• _Collected data_

= = =

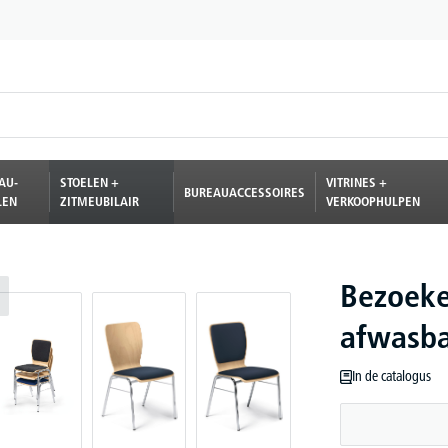
AU-
STOELEN +
VITRINES +
BUREAUACCESSOIRES
LEN
ZITMEUBILAIR
VERKOOPHULPEN
Bezoeker
afwasb
In de catalogus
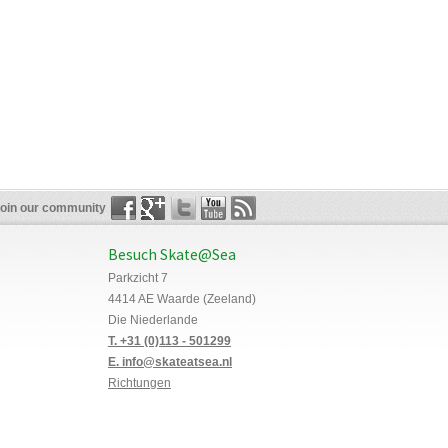
oin our community
Besuch Skate@Sea
Parkzicht 7
4414 AE Waarde (Zeeland)
Die Niederlande
T. +31 (0)113 - 501299
E. info@skateatsea.nl
Richtungen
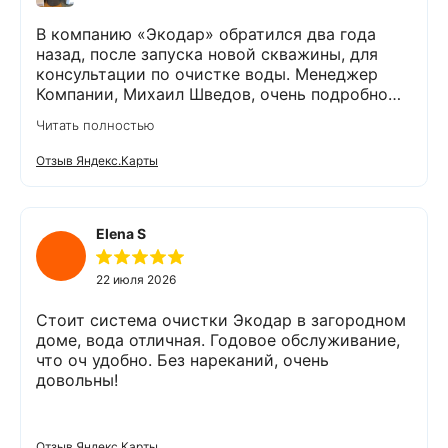
В компанию «Экодар» обратился два года
назад, после запуска новой скважины, для
консультации по очистке воды. Менеджер
Компании, Михаил Шведов, очень подробно
рассказал о системах очистки воды, помог
Читать полностью
подобрать оптимальный вариант, пригласил в
офис для заключения договора. Оборудование
Отзыв Яндекс.Карты
«Экодар компакт», которое я поставил,
существенно снизило жесткость воды,
убрало посторонние запахи. Вода стала
мягкой и приятной на вкус. Полностью
Elena S
доволен сотрудничеством с Компанией
«Экодар». Рекомендую.
22 июля 2026
Стоит система очистки Экодар в загородном
доме, вода отличная. Годовое обслуживание,
что оч удобно. Без нареканий, очень
довольны!
Отзыв Яндекс.Карты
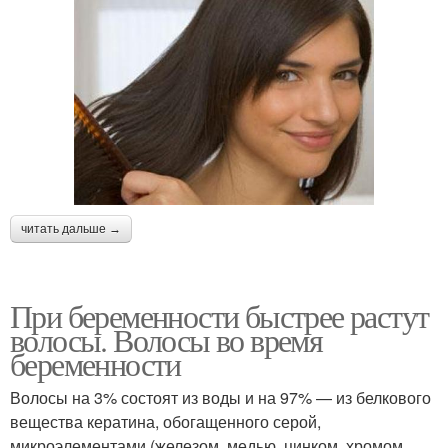
читать дальше →
При беременности быстрее растут
волосы. Волосы во время
беременности
Волосы на 3% состоят из воды и на 97% — из белкового
вещества кератина, обогащенного серой,
микроэлементами (железом, медью, цинком, хромом,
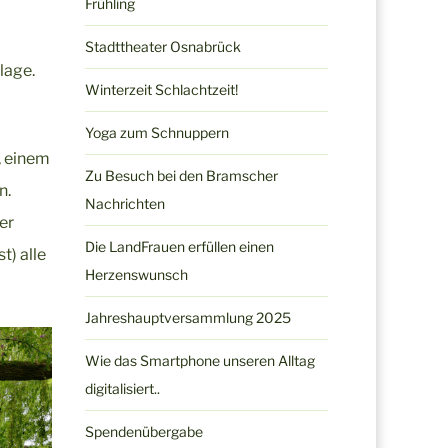
Frühling
Stadttheater Osnabrück
lage.
Winterzeit Schlachtzeit!
Yoga zum Schnuppern
, einem
Zu Besuch bei den Bramscher
n.
Nachrichten
er
Die LandFrauen erfüllen einen
t) alle
Herzenswunsch
Jahreshauptversammlung 2025
Wie das Smartphone unseren Alltag
digitalisiert..
Spendenübergabe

= = =

• _ACTIVITY_
Where in the entries above does the word "очень" appear? Copy each line that has it.

• _RESPONSE_
Компании, Михаил Шведов, очень подробно
что оч удобно. Без нареканий, очень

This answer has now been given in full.